社会人基礎力は、大きく分けて「3つの能力」と、それをさらに細分化した「12の能力要素」で定義されています。これらはすべて、意識して教育することで誰もが伸ばせる能力です。

 

1. 前に踏み出す力(アクション)

 

〜失敗を恐れず、一歩前に踏み出し、粘り強く取り組む力〜

  • 主体性:物事に進んで取り組む力。指示待ちではなく、自らの意思で考えて行動します。
  • 働きかけ力:他者に働きかけ、巻き込む力。周囲と信頼関係を築き、協力を引き出します。
  • 実行力:目的を設定し、確実に行動する力。計画を立て、最後までやり遂げます。


2. 考え抜く力(シンキング)

 

〜現状を分析し、目的や課題を明らかにして解決策を考える力〜

  • 課題発見力:「なぜ?」を繰り返し、現状を分析して本質的な課題を明らかにする力です。
  • 計画力:課題解決までのプロセスを設計し、準備する力。ゴールから逆算し、優先順位をつけて行動計画を立てます。
  • 創造力:新しい価値を生み出す力。既成概念にとらわれず、新たなアイデアを発想します。


3. チームで働く力(チームワーク)

 

〜多様な人々とともに、目標に向けて協力する力〜

  • 発信力:自分の意見を分かりやすく伝える力。相手に伝わるように工夫し、行動を促します。
  • 傾聴力:相手の意見を丁寧に聴き、真意を理解しようと努める力です。
  • 柔軟性:意見の違いや立場の違いを理解し、臨機応変に対応する力です。
  • 状況把握力:自分と周囲との関係性や、物事の全体像を正しく理解する力です。
  • 規律性:社会のルールや人との約束を守る力。時間や納期、コンプライアンスの遵守などが含まれます。
  • ストレスコントロール力:ストレスの発生源に対応する力。近年では、困難な状況から回復する力「レジリエンス」とも呼ばれています。

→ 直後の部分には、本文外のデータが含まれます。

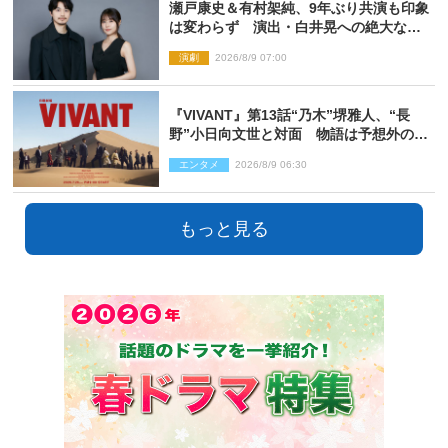
瀬戸康史＆有村架純、9年ぶり共演も印象
は変わらず 演出・白井晃への絶大なる
信頼を胸に舞台『キュー』に挑む
演劇
2026/8/9 07:00
『VIVANT』第13話“乃木”堺雅人、“長
野”小日向文世と対面 物語は予想外の展
開へ
エンタメ
2026/8/9 06:30
もっと見る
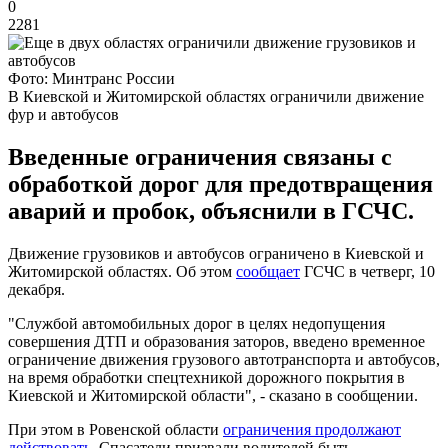
0
2281
Фото: Минтранс России
В Киевской и Житомирской областях ограничили движение
фур и автобусов
Введенные ограничения связаны с
обработкой дорог для предотвращения
аварий и пробок, объяснили в ГСЧС.
Движение грузовиков и автобусов ограничено в Киевской и
Житомирской областях. Об этом
сообщает
ГСЧС в четверг, 10
декабря.
"Службой автомобильных дорог в целях недопущения
совершения ДТП и образования заторов, введено временное
ограничение движения грузового автотранспорта и автобусов,
на время обработки спецтехникой дорожного покрытия в
Киевской и Житомирской области", - сказано в сообщении.
При этом в Ровенской области
ограничения продолжают
действовать
. Спасатели призвали водителей быть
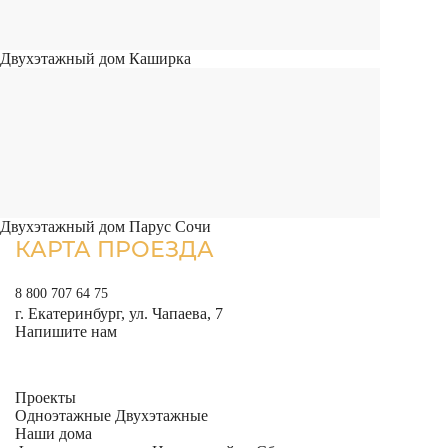
Двухэтажный дом Каширка
Двухэтажный дом Парус Сочи
КАРТА ПРОЕЗДА
8 800 707 64 75
г. Екатеринбург, ул. Чапаева, 7
Напишите нам
Проекты
Одноэтажные
Двухэтажные
Наши дома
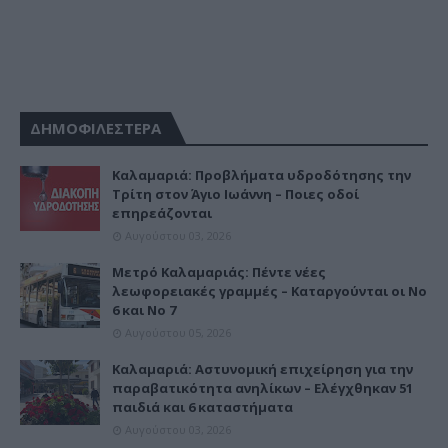
ΔΗΜΟΦΙΛΕΣΤΕΡΑ
Καλαμαριά: Προβλήματα υδροδότησης την
Τρίτη στον Άγιο Ιωάννη – Ποιες οδοί
επηρεάζονται
Αυγούστου 03, 2026
Μετρό Καλαμαριάς: Πέντε νέες
λεωφορειακές γραμμές – Καταργούνται οι Νο
6 και Νο 7
Αυγούστου 05, 2026
Καλαμαριά: Αστυνομική επιχείρηση για την
παραβατικότητα ανηλίκων – Ελέγχθηκαν 51
παιδιά και 6 καταστήματα
Αυγούστου 03, 2026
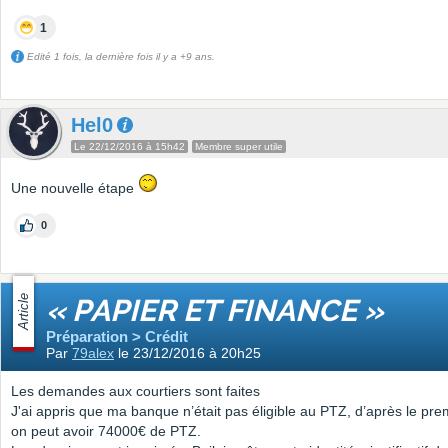
1
Edité 1 fois, la dernière fois il y a +9 ans.
Hel0
Le 22/12/2016 à 15h42
Membre super utile
Une nouvelle étape
0
Article
« PAPIER ET FINANCE »
Préparation > Crédit
Par
79alex
le 23/12/2016 à 20h25
Les demandes aux courtiers sont faites
J'ai appris que ma banque n’était pas éligible au PTZ, d’après le prem
on peut avoir 74000€ de PTZ.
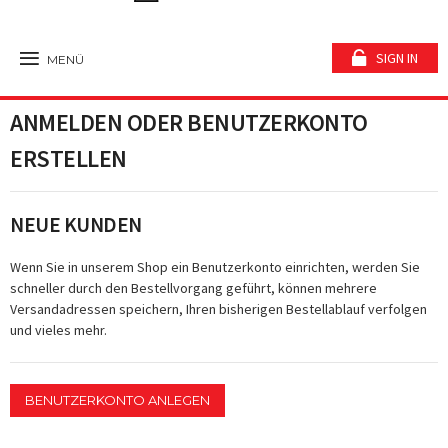
SIGN IN
MENÜ
ANMELDEN ODER BENUTZERKONTO
ERSTELLEN
NEUE KUNDEN
Wenn Sie in unserem Shop ein Benutzerkonto einrichten, werden Sie
schneller durch den Bestellvorgang geführt, können mehrere
Versandadressen speichern, Ihren bisherigen Bestellablauf verfolgen
und vieles mehr.
BENUTZERKONTO ANLEGEN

これらの能力を発揮するには、まず自分自身の強み・弱みを客観的に把握し、「何を学び、どう活躍したいのか」を考えることがキャリアを切り拓く上で不可欠です。

 

【実践編】部下の「主体性」を育てる4つのステップ

では、これらの基礎力を部下にどう教育すればよいのでしょうか。今回は、冒頭の課題でもあった「主体性」を例に、具体的な育成ステップをご紹介します。「主体性を身につけなさい」とただ言うだけでは、人は変われません。

1. 目的を伝える

「なぜ主体性が必要なのか」を、会社のビジョンやチームの目標と結びつけて具体的に説明します。目的が明確になることで、部下は納得感を持って行動できます。

 

2. 具体的な行動に落とし込む

「主体性」という抽象的な言葉を、実際の業務に即して具体化します。「例えば、今ある営業資料だけでなく、お客様がもっと喜ぶような資料を自分で考えて作ってみよう」というように、行動レベルで伝えます。

 

3. 小さな成功体験を積ませる

実践の機会がなければ、主体性は育ちません。まずは小さな仕事から任せてみて、主体的にやり遂げる経験を積ませる環境を作りましょう。

 

4. 前向きなフィードバックをする

主体的に動いた結果を、強みと弱みの両面からフィードバックします。たとえ失敗したとしても、それは成長の機会です。改善点を伝え、次への挑戦を促す前向きな声かけを心がけましょう。

  

要注意!部下の主体性を奪うNGな関わり方

良かれと思ってやっていることが、実は部下の主体性を奪っているかもしれません。以下の点に心当たりはないか、チェックしてみてください。

何でも教えすぎていませんか?
先回りして答えを教えると、部下が自ら考える機会を奪ってしまいます。


失敗を許容できていますか?
主体的な挑戦に失敗はつきものです。失敗を過度に恐れる環境では、誰も挑戦しなくなります。

 

マイクロマネジメントをしていませんか?
業務の進め方を細かく指示しすぎると、部下は「言われた通りにやればいい」と考え、主体性を失います。

 

【最重要】会社の方向性やビジョンを伝えていますか?
部下がどれだけ主体的に動きたくても、進むべき方向が分からなければ動けません。

判断の軸となるビジョンや目標を日頃から明確に伝えることが、上司の最も重要な役割です。

 

 

まとめ

今回は、社会人に必要な「社会人基礎力」と、その一つである「主体性」の育て方について解説しました。

1. 自社で特に必要な社会人基礎力を明確にする

まずは12の能力要素の中から、今の自社や部署、あるいは各個人にとって特に重要なものを3つほどピックアップし、1年かけて育成するなど、計画的に進めましょう。


2. 具体的な教育方法と環境を整える

「どのように身につけるか」という計画を立て、実践とフィードバックのサイクルを回していくことが、円滑な教育の鍵となります。

社会人基礎力は、働くすべての人の土台となる重要な能力です。ぜひ、若手社員のうちからしっかりと身につけられるよう、組織全体で育成に取り組んでいきましょう。